I have a question regarding the heap size to have while executing a select query with billions rows.
I use jdbc with prepared statement
and a fetch size of 1000 rows.
The code below illustrate my question :
ResultSet rs = ...
for (Row r : rs) {
// If the result is not fully fetched
if (rs.getAvailableWithoutFetching() == FETCH_SIZE && !rs.isFullyFetched()) {
LOGGER.info("Load " + FETCH_SIZE + " more rows");
rs.fetchMoreResults();
}
...
}
Does the java load the billions rows or FETCH_SIZE
rows by FETCH_SIZE
rows ?
Assuming you are using Datastax driver, from documentation for setFetchSize
:
The fetch size controls how much resulting rows will be retrieved simultaneously (the goal being to avoid loading too much results in memory for queries yielding large results). Please note that while value as low as 1 can be used, it is highly discouraged to use such a low value in practice as it will yield very poor performance. If in doubt, leaving the default is probably a good idea.
Only SELECT queries only ever make use of that setting.
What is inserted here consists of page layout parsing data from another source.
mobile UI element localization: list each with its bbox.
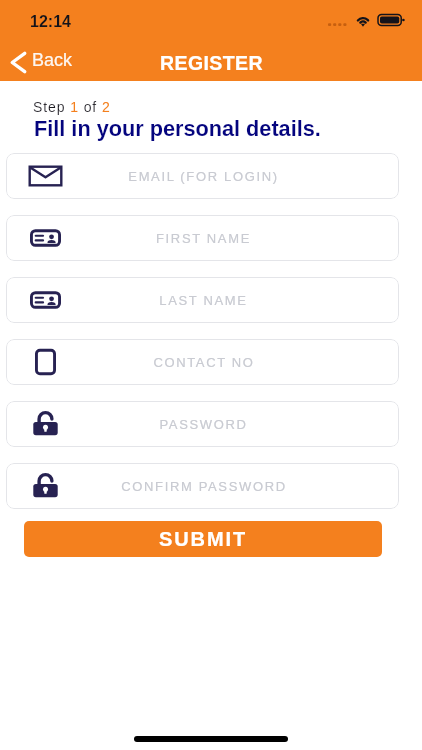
staticText: Step 1 of 2 [33,99,111,115]
staticText: CONFIRM PASSWORD [121,479,287,494]
staticText: FIRST NAME [156,231,251,246]
staticText: REGISTER [160,52,263,74]
staticText: Back [32,50,73,70]
staticText: PASSWORD [159,417,248,432]
button[interactable]: EMAIL (FOR LOGIN) [6,153,399,199]
button[interactable]: CONFIRM PASSWORD [6,463,399,509]
button[interactable]: LAST NAME [6,277,399,323]
staticText: 12:14 [30,13,71,31]
button[interactable]: CONTACT NO [6,339,399,385]
staticText: LAST NAME [159,293,248,308]
button[interactable]: FIRST NAME [6,215,399,261]
button[interactable]: SUBMIT [24,521,382,557]
staticText: CONTACT NO [153,355,255,370]
button[interactable]: Back [0,46,83,76]
staticText: EMAIL (FOR LOGIN) [128,169,279,184]
button[interactable]: PASSWORD [6,401,399,447]
staticText: Fill in your personal details. [34,116,321,140]
staticText: SUBMIT [159,528,248,550]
Note: Paging is not supported with the native protocol version 1. If you call this method with fetchSize > 0 and fetchSize != Integer.MAX_VALUE and the protocol version is in use (i.e. if you've force version 1 through Cluster.Builder.withProtocolVersion(int) or you use Cassandra 1.2), you will get UnsupportedProtocolVersionException when submitting this statement for execution
So it does not keep previously fetched results in the memory but you have to be careful not to have any references in your code to those results in order for it to be garbage collected. Also read the documentation for fetchMoreResults - it might not work the way you are expecting.